Читать «Палачи и жертвы (сборник)» онлайн - страница 165

Кирилл Анатольевич Столяров

Стало быть, Солженицын во всем признался. Как это произошло — сразу? Нет. На первом допросе 20 февраля он заявил, что антисоветской деятельностью не занимался (лист дела 20). Что же вынудило Солженицына изменить первоначальные показания?

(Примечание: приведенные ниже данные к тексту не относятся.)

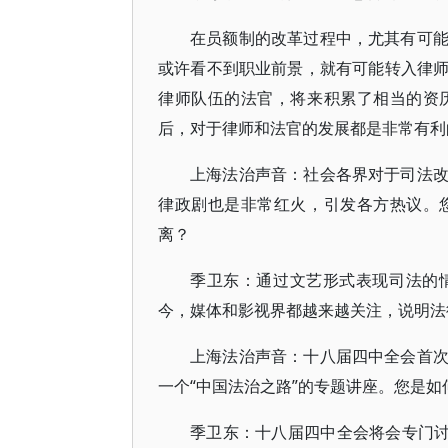
在员额制的改革过程中，尤其有可
或许看不到职业前景，就有可能转入律
律师队伍的法官，将来积累了相当的资
后，对于律师和法官的发展都是非常有利
上海法治声音：社会各界对于司法
律政剧也是非常红火，引发各方热议。
离？
季卫东：通过文艺形式表现司法的
今，媒体和影视界都越来越关注，说明法
上海法治声音：十八届四中全会首
一个“中国法治之路”的专题讲座。您是
季卫东：十八届四中全会将会专门讨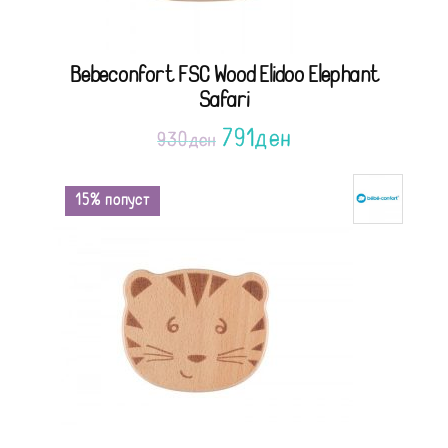
Bebeconfort FSC Wood Elidoo Elephant
Safari
791
ден
930
ден
15% попуст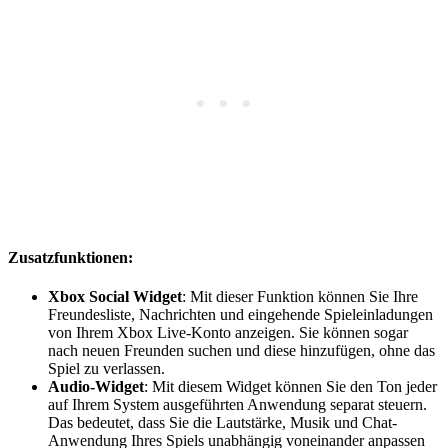
Zusatzfunktionen:
Xbox Social Widget
: Mit dieser Funktion können Sie Ihre
Freundesliste, Nachrichten und eingehende Spieleinladungen
von Ihrem Xbox Live-Konto anzeigen. Sie können sogar
nach neuen Freunden suchen und diese hinzufügen, ohne das
Spiel zu verlassen.
Audio-Widget
: Mit diesem Widget können Sie den Ton jeder
auf Ihrem System ausgeführten Anwendung separat steuern.
Das bedeutet, dass Sie die Lautstärke, Musik und Chat-
Anwendung Ihres Spiels unabhängig voneinander anpassen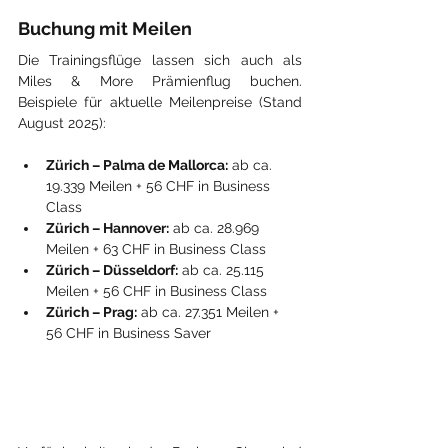
Buchung mit Meilen
Die Trainingsflüge lassen sich auch als 
Miles & More Prämienflug buchen. 
Beispiele für aktuelle Meilenpreise (Stand 
August 2025):
Zürich – Palma de Mallorca:
 ab ca. 
19.339 Meilen + 56 CHF in Business 
Class
Zürich – Hannover:
 ab ca. 28.969 
Meilen + 63 CHF in Business Class
Zürich – Düsseldorf:
 ab ca. 25.115 
Meilen + 56 CHF in Business Class
Zürich – Prag:
 ab ca. 27.351 Meilen + 
56 CHF in Business Saver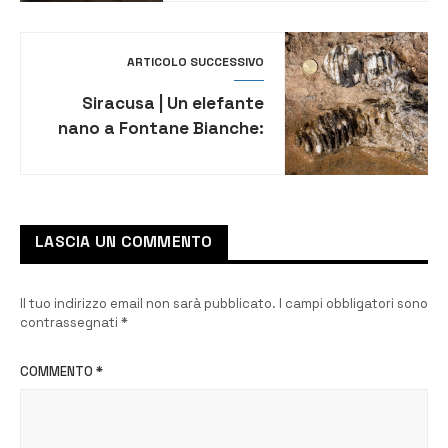
della solidarietà
ARTICOLO SUCCESSIVO
Siracusa | Un elefante
nano a Fontane Bianche:
ritrovati resti di 200mila
anni fa
LASCIA UN COMMENTO
Il tuo indirizzo email non sarà pubblicato.
I campi obbligatori sono
contrassegnati
*
COMMENTO
*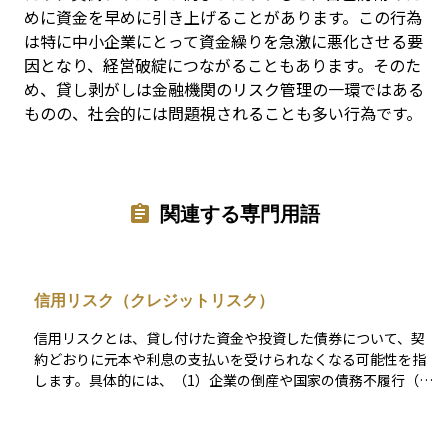
めに資金を早めに引き上げることがあります。この行為
は特に中小企業にとって資金繰りを急激に悪化させる要
因となり、経営破綻につながることもあります。そのた
め、貸し剥がしは金融機関のリスク管理の一環ではある
ものの、社会的には問題視されることも多い行為です。
関連する専門用語
信用リスク（クレジットリスク）
信用リスクとは、貸し付けた資金や投資した債券について、契
約どおりに元本や利息の支払いを受けられなくなる可能性を指
します。具体的には、（1）企業の倒産や国家の債務不履行（い
わゆるデフォルト）、（2）利払いや元本返済の遅延、（3）返
済条件の不利な変更（債務再編＝デット・リストラクチャリン
グ）などが該当します。これらはいずれも投資元本の毀損や収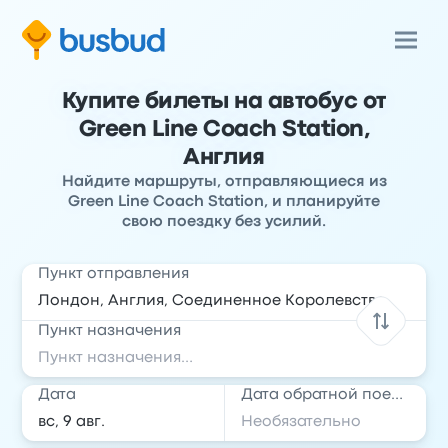
Купите билеты на автобус от
Green Line Coach Station,
Англия
Найдите маршруты, отправляющиеся из
Green Line Coach Station, и планируйте
свою поездку без усилий.
Пункт отправления
Пункт назначения
Дата
Дата обратной поездки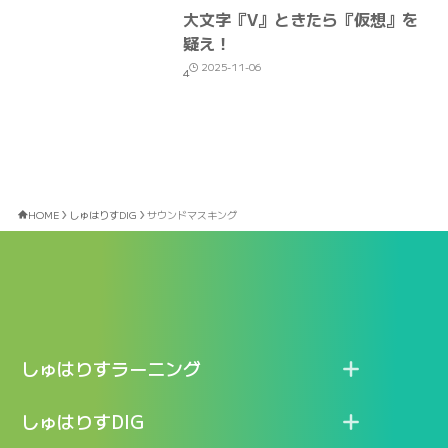
大文字『V』ときたら『仮想』を
疑え！
2025-11-06
4
HOME
しゅはりすDIG
サウンドマスキング
しゅはりすラーニング
特長
しゅはりすDIG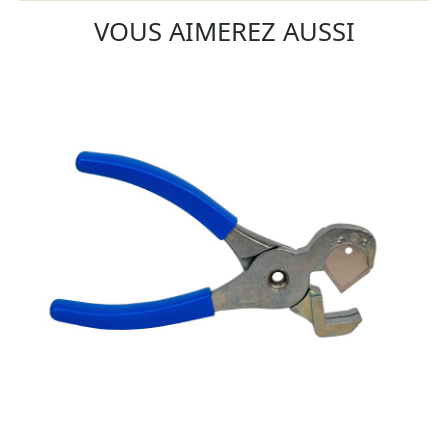
VOUS AIMEREZ AUSSI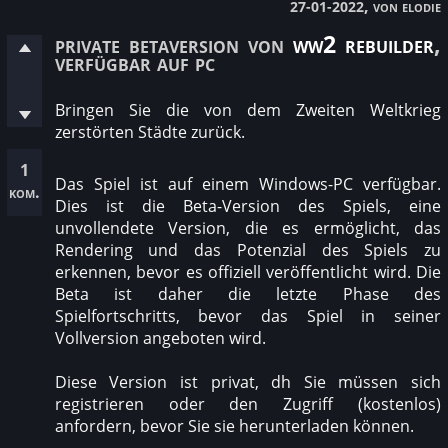
, von elodie
27-01-2022
private betaversion von
ww2 rebuilder
,
verfügbar auf pc
Bringen Sie die von dem Zweiten Weltkrieg
zerstörten Städte zurück.
1
Das Spiel ist auf einem Windows-PC verfügbar.
kom.
Dies ist die Beta-Version des Spiels, eine
unvollendete Version, die es ermöglicht, das
Rendering und das Potenzial des Spiels zu
erkennen, bevor es offiziell veröffentlicht wird. Die
Beta ist daher die letzte Phase des
Spielfortschritts, bevor das Spiel in seiner
Vollversion angeboten wird.
Diese Version ist privat, dh Sie müssen sich
registrieren oder den Zugriff (kostenlos)
anfordern, bevor Sie sie herunterladen können.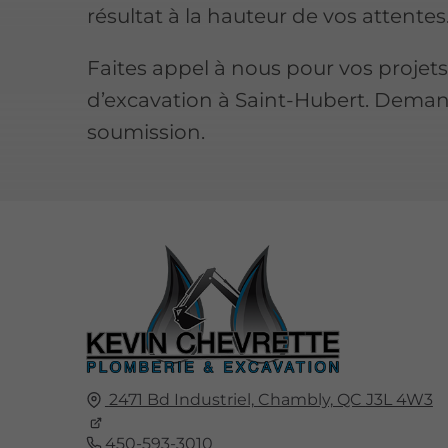
résultat à la hauteur de vos attentes
Faites appel à nous pour vos projet
d’excavation à Saint-Hubert. Dema
soumission.
2471 Bd Industriel,
Chambly,
QC
J3L 4W3
450-593-3010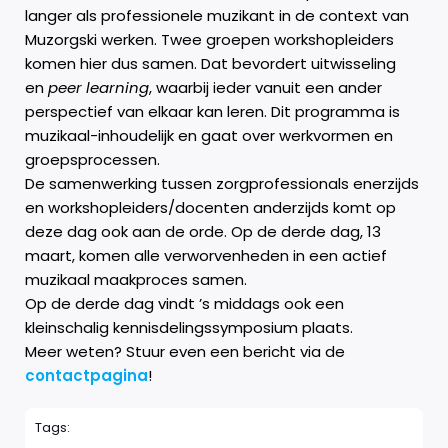
langer als professionele muzikant in de context van
Muzorgski werken. Twee groepen workshopleiders
komen hier dus samen. Dat bevordert uitwisseling
en
peer learning
, waarbij ieder vanuit een ander
perspectief van elkaar kan leren. Dit programma is
muzikaal-inhoudelijk en gaat over werkvormen en
groepsprocessen.
De samenwerking tussen zorgprofessionals enerzijds
en workshopleiders/docenten anderzijds komt op
deze dag ook aan de orde. Op de derde dag, 13
maart, komen alle verworvenheden in een actief
muzikaal maakproces samen.
Op de derde dag vindt ’s middags ook een
kleinschalig kennisdelingssymposium plaats.
Meer weten? Stuur even een bericht via de
contactpagina
!
Tags: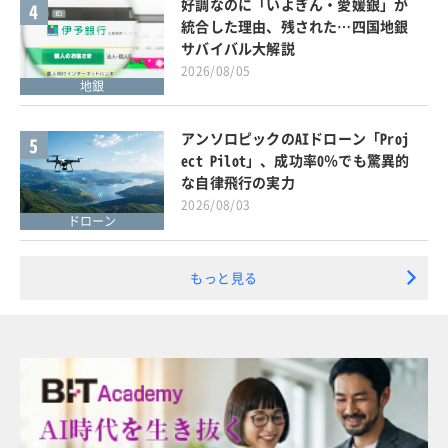
好調なのに「いよぎん・愛媛銀」が
4
統合した理由、残された…四国地銀
サバイバル大解説
2026/08/05
地銀
アンソロピックのAIドローン「Proj
5
ect Pilot」、成功率0％でも驚異的
な自律飛行の実力
2026/08/03
ドローン
もっと見る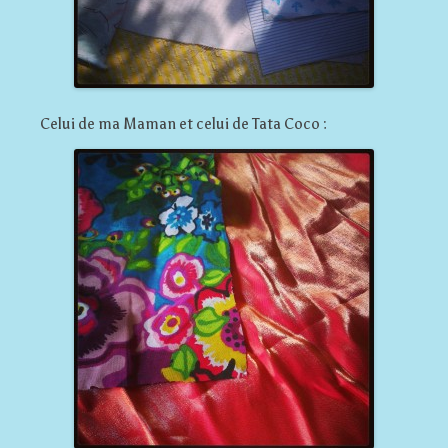
Celui de ma Maman et celui de Tata Coco :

Сам А. И. Солженицын отмечал в книге «Архипелаг ГУЛАГ»: «Мой следователь ничего не применял ко мне, кроме бессонницы, лжи и запугивания — методов совершенно законных». Написаны эти слова, без сомнения, с изрядной долей горькой иронии, поэтому понимать их надо отнюдь не буквально. Но, с другой стороны, достаточно ли подобного психо–физического воздействия, чтобы за каких–то десять дней (первое признание Солженицына датировано 3 марта — лист дела 31) сломить волю подследственного, вчерашнего фронтовика, не раз лицом к лицу сталкивавшегося со смертельной опасностью, и склонить его к признанию? Думаю, что все обстояло сложнее — Солженицын, судя по всему, быстро ощутил бесперспективность борьбы, ибо противостоял не следователю Езепову, а молоху бездушной государственной машины, которую тот олицетворял в меру своих способностей. Кроме того, письма и дневники вкупе с актом судебнографической экспертизы служили доказательствами по делу, а в дневниках встречались записи покруче тех, что возмутили капитана Либина, — там, в частности, содержалось утверждение, что наше государство — подумать только! — «приняло в основу буржуазные, а еще чаще феодальные способы правления» (лист дела 84). Присущий каждому инстинкт самосохранения диктует гибкую тактику — в поистине безвыходных условиях предпочтительнее не отрицать, а соглашаться. Вспомним «Один день Ивана Денисовича»: «Расчет был у Шухова простой: не подпишешь — бушлат деревянный, подпишешь — хоть поживешь малость».